[WORK INSTRUCTION]
Starting at the line with "Find the location of a particular element. The", repeat every line exactly until the records end, including the last one.
____ TASK MATERIAL
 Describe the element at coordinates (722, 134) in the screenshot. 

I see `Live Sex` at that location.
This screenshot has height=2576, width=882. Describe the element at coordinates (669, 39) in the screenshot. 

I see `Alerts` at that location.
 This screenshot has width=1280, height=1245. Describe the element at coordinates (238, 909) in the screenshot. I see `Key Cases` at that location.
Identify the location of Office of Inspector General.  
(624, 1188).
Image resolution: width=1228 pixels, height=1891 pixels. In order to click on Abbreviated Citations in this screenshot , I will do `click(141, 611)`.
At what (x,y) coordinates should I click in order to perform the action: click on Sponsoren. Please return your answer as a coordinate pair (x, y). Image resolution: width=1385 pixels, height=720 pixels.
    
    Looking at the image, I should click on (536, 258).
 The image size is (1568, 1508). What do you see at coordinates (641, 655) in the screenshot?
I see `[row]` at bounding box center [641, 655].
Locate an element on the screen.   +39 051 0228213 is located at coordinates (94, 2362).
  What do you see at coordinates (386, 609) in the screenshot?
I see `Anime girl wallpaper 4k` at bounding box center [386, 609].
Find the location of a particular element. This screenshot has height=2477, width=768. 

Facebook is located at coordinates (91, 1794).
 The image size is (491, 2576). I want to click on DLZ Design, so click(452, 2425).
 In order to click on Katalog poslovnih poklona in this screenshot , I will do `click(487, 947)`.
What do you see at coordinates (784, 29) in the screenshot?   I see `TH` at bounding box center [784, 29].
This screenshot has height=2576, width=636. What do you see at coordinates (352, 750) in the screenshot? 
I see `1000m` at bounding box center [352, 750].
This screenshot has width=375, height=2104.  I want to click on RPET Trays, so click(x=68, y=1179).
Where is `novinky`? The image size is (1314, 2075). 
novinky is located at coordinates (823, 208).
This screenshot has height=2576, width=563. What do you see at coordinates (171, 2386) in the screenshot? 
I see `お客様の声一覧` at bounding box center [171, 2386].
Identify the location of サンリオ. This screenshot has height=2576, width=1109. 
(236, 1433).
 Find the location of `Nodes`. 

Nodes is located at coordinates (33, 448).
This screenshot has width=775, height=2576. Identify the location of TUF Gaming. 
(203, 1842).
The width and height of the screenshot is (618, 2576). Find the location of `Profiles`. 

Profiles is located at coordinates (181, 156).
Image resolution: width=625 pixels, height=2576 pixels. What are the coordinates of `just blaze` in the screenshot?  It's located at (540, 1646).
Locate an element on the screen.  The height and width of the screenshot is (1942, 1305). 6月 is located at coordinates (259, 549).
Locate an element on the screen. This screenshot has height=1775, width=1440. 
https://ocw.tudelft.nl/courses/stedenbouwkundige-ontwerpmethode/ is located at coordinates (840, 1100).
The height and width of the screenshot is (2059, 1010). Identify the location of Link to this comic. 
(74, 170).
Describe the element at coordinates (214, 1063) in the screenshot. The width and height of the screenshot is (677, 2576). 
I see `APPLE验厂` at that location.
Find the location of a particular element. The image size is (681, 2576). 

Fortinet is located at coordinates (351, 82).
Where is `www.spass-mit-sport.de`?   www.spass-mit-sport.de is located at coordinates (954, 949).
________
[EXERCISE RESULT]
Find the location of a particular element. The image size is (681, 2576). 

Fortinet is located at coordinates (351, 82).
Where is `www.spass-mit-sport.de`?   www.spass-mit-sport.de is located at coordinates (954, 949).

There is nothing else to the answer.